In 1920, the Toronto Civic Railways (TCR) acquired 25 single-truck, double-ended Birney streetcars from the J. G. Brill Company. In 1921, the Toronto Transportation Commission (TTC) acquired all assets of the TCR including the 25 Birney cars. In 1927, the TTC sold 3 of the Birney cars to Cornwall, Ontario and 8 to Halifax, Nova Scotia. In 1941, the remaining 14 Birney cars were sold, again going to Halifax.

The Birney cars were the TCR's first cars that could be operated by a single person. Normally, they could seat 28 passengers with a provision for 32 using folding seats.

==History==
Starting in mid-1920, the TCR operated the Birney cars on three of its routes:
- Gerrard
- Bloor
- Danforth

Under the TTC, the Birney cars operated on various routes such as:
- Bloor West: Formerly the TCR Bloor route, it was replaced in August 1925 by an extension of the Bloor streetcar line, which used single-ended cars.
- Parliament: Birney cars served this route from July 1923 to May 1940 when they were replaced by single-ended cars.
- Coxwell: Birney cars began service on this route in October 1921. They were replaced by single-ended cars in June 1940 after the construction of a loop at Coxwell Avenue and Queen Street.
- Davenport: In November 1923, Birney cars started service along a route that was part of the Toronto Suburban Railway's Davenport route. The line was replaced by buses in December 1940.

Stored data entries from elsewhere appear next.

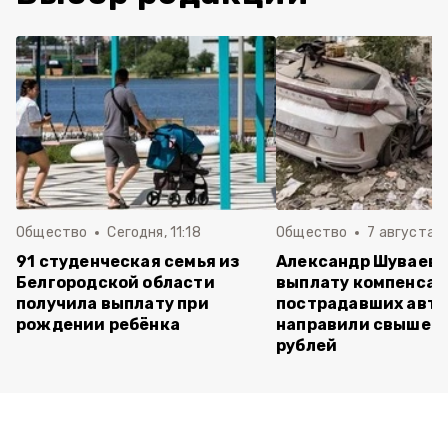
Общество
Сегодня, 11:18
Общество
7 августа , 
91 студенческая семья из
Александр Шуваев: 
Белгородской области
выплату компенса
получила выплату при
пострадавших авт
рождении ребёнка
направили свыше 5
рублей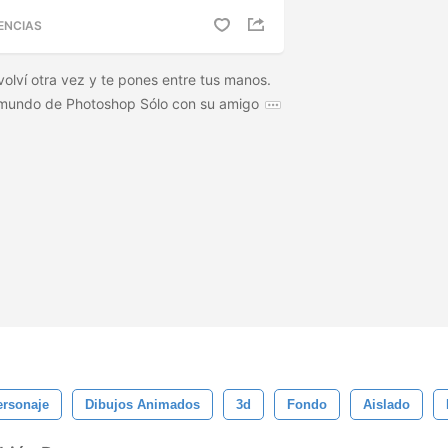
ENCIAS
olví otra vez y te pones entre tus manos.
 mundo de Photoshop Sólo con su amigo
ersonaje
Dibujos Animados
3d
Fondo
Aislado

In 1927, the TTC declared 11 of the Birney cars to be surplus. In that year, three cars were sold to the Cornwall Street Railway Light and Power Company in Cornwall, Ontario, and eight were sold to the Nova Scotia Tramways and Power Company in Halifax, Nova Scotia. The three Cornwall streetcars became CSR cars 16, 18 and 20), and the eight Halifax cars became cars 138–145.

In 1940 and 1941, the remaining fourteen Birney cars were sold to the Nova Scotia Light and Power Company, Limited (successor of Nova Scotia Tramways and Power Company) becoming cars 159–172 in Halifax.

All Birney cars were scrapped circa 1949 as Cornwall and Halifax were terminating streetcar service.

==Specifications==
- Class: G (TCR/TTC)
- Car manufacturer: J. G. Brill Company (Preston, Ontario, plant was operated as Preston Car Company, which Brill would acquire the following year in 1921.)
- Years of manufacture: August 1920
- Fleet no.: TCR 60–84; renumbered by TTC in May 1923 as 2216–2264, even numbers only.
- Fleet size: 25
- Length: 28 ft 0+1/2 in
- Weight: 17,080 lb
- Seating: 32 (standing 52)
- Motor (motor car only): single truck (two Wheelsets)
- Track gauge: (TCR/TTC)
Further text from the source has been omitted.